§ Exercise requirements: What is the number of lines below that include the string "tecnologías"? Provide that number alone.

§ Records supplied:
==========

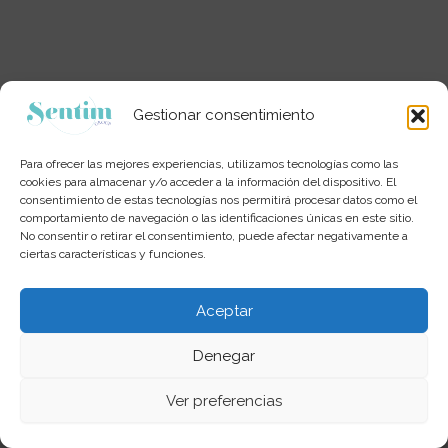
Gestionar consentimiento
Para ofrecer las mejores experiencias, utilizamos tecnologías como las
cookies para almacenar y/o acceder a la información del dispositivo. El
consentimiento de estas tecnologías nos permitirá procesar datos como el
comportamiento de navegación o las identificaciones únicas en este sitio.
No consentir o retirar el consentimiento, puede afectar negativamente a
ciertas características y funciones.
Aceptar
Denegar
Copyright © 2026 Sentim Group
Ver preferencias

==========

§ Answer to the exercise: 2